Upowszechnieniu formuły dobrego sąsiedztwa sprzyjała Konferencja Bezpieczeństwa i Współpracy w Europie (1972-1975). W dokumentach konferencyjnych wyraźnie powiązano stosunki dobrosąsiedzkie z poszanowaniem zasad niepodległości i suwerenności narodowej, równouprawnienia, niemieszania się w sprawy wewnętrzne i osiągania wzajemnych korzyści.

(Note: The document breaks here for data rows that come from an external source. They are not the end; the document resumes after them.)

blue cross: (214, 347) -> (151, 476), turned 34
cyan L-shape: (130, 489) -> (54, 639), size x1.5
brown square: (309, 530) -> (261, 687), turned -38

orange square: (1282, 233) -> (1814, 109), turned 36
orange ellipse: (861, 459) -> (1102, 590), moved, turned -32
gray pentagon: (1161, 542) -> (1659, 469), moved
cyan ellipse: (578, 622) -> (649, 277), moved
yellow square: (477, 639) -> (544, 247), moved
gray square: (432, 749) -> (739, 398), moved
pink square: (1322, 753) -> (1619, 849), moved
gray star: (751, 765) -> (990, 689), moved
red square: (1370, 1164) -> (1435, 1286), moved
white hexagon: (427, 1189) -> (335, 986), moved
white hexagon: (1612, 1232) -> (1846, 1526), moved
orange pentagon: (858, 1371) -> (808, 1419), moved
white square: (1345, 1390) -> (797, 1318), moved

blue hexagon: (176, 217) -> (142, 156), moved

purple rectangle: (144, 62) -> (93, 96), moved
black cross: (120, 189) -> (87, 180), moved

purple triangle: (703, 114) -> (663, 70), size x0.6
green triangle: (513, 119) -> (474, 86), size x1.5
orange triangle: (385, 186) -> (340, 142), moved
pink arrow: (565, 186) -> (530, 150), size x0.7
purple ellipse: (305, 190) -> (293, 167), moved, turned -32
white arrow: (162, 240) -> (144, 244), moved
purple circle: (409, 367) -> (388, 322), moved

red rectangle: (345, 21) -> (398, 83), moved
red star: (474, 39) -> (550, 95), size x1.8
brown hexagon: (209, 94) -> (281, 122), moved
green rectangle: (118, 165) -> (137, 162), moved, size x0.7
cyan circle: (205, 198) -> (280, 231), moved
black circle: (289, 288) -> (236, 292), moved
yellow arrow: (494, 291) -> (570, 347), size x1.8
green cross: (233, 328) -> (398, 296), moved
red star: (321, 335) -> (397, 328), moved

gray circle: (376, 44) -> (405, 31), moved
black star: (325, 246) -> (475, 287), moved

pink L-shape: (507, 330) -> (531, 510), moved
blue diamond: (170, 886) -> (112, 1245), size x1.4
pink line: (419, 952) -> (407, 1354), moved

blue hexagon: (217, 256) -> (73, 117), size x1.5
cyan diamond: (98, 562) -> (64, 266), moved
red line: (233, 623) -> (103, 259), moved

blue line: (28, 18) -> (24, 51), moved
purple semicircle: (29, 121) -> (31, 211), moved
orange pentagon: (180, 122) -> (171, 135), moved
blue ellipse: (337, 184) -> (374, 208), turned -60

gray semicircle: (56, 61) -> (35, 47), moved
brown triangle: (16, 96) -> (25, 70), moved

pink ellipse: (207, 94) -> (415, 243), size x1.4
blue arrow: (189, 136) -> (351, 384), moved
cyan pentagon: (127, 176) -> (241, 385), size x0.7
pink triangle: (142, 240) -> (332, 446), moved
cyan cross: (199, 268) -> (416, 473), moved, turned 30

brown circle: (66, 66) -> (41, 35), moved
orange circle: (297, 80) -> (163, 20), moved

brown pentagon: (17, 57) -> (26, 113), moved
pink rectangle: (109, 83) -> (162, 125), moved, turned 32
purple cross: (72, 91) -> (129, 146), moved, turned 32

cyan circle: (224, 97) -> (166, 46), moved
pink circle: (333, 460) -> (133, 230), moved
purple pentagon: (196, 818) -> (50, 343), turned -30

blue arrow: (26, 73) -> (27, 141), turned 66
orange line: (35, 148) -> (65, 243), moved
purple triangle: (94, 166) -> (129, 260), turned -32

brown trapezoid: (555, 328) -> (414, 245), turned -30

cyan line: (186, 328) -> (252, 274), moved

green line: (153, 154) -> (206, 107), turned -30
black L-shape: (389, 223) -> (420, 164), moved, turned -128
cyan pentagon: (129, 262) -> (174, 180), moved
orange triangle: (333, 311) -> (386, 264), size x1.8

Akt Końcowy KBWE z „ducha dobrego sąsiedztwa” wyprowadził m.in. takie wartości, jak solidarność między narodami, niepodzielność bezpieczeństwa w Europie, szacunek dla różnorodności i odmienności tradycji, ustrojów i stanowisk stron.
U podstaw Unii Europejskiej leży postulat „jedności w różnorodności”. On także wskazuje, że „dobre sąsiedztwo” jest właściwą odpowiedzią na wymagania współzależności w jedynym, choć przecież różnorodnym środowisku międzynarodowym. Poprzez promowanie rozmaitych programów pomocowych (funduszy, dotacji, subsydiów) udało się zbudować ogromny potencjał „dobrego sąsiedztwa”, procentujący obecnie w edukacji kulturalnej, wymianie naukowej, promocji przedsiębiorczości czy rozwoju komunikacji. Wszystkie te przedsięwzięcia realizują się na poziomach przygranicznych, regionalnych i subregionalnych, w skali ogólnopaństwowej, jak i w powiązaniach kontynentalnych.
Nawracające animozje
Patrząc na osiągnięcia w realizacji „dobrego sąsiedztwa”, można z jednej strony zauważyć wzrost świadomości globalnego współdziałania na rzecz realizacji tej zasady, co sprzyja poszukiwaniu uniwersalnych rozwiązań i zabezpieczeń dla całej ludzkości. Z drugiej jednak strony ciągle powracają podziały na tle aksjologicznym, geopolitycznym i gospodarczym między najważniejszymi graczami mocarstwowymi i ugrupowaniami państw, które sprzyjają praktykowaniu raczej „złego sąsiedztwa”. Brak „dobrej wiary” i „dobrej woli” ze strony państw, a ściślej przywódców politycznych, prowadzi do nawrotu nieprzestrzegania porozumień, ingerowania w sprawy wewnętrzne, stosowania ograniczeń w handlu, w komunikacji, wreszcie sięgania do przymusu w celu naruszania integralności terytorialnej i suwerenności. Złe intencje sąsiedzkie służą też manipulacjom psychologicznym i oszukiwaniu partnerów.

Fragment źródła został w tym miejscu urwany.